>>>>

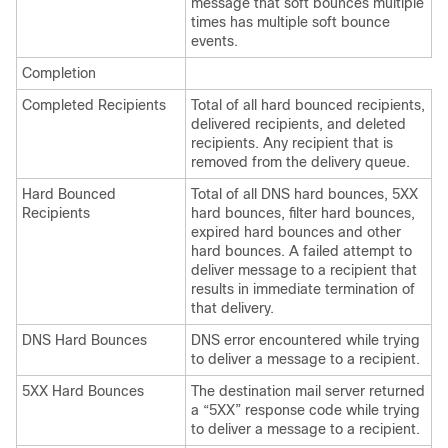
message that soft bounces multiple
times has multiple soft bounce
events.
Completion
Completed Recipients
Total of all hard bounced recipients,
delivered recipients, and deleted
recipients. Any recipient that is
removed from the delivery queue.
Hard Bounced
Total of all DNS hard bounces, 5XX
Recipients
hard bounces, filter hard bounces,
expired hard bounces and other
hard bounces. A failed attempt to
deliver message to a recipient that
results in immediate termination of
that delivery.
DNS Hard Bounces
DNS error encountered while trying
to deliver a message to a recipient.
5XX Hard Bounces
The destination mail server returned
a “5XX” response code while trying
to deliver a message to a recipient.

<<<<

▶ _Your instructions_
Verbatim transcription needed, from the opening line of the entries above through the line containing "hard bounces. A failed attempt to"; pictures do not belong in it.

▶ _Completed task_
message that soft bounces multiple
times has multiple soft bounce
events.
Completion
Completed Recipients
Total of all hard bounced recipients,
delivered recipients, and deleted
recipients. Any recipient that is
removed from the delivery queue.
Hard Bounced
Total of all DNS hard bounces, 5XX
Recipients
hard bounces, filter hard bounces,
expired hard bounces and other
hard bounces. A failed attempt to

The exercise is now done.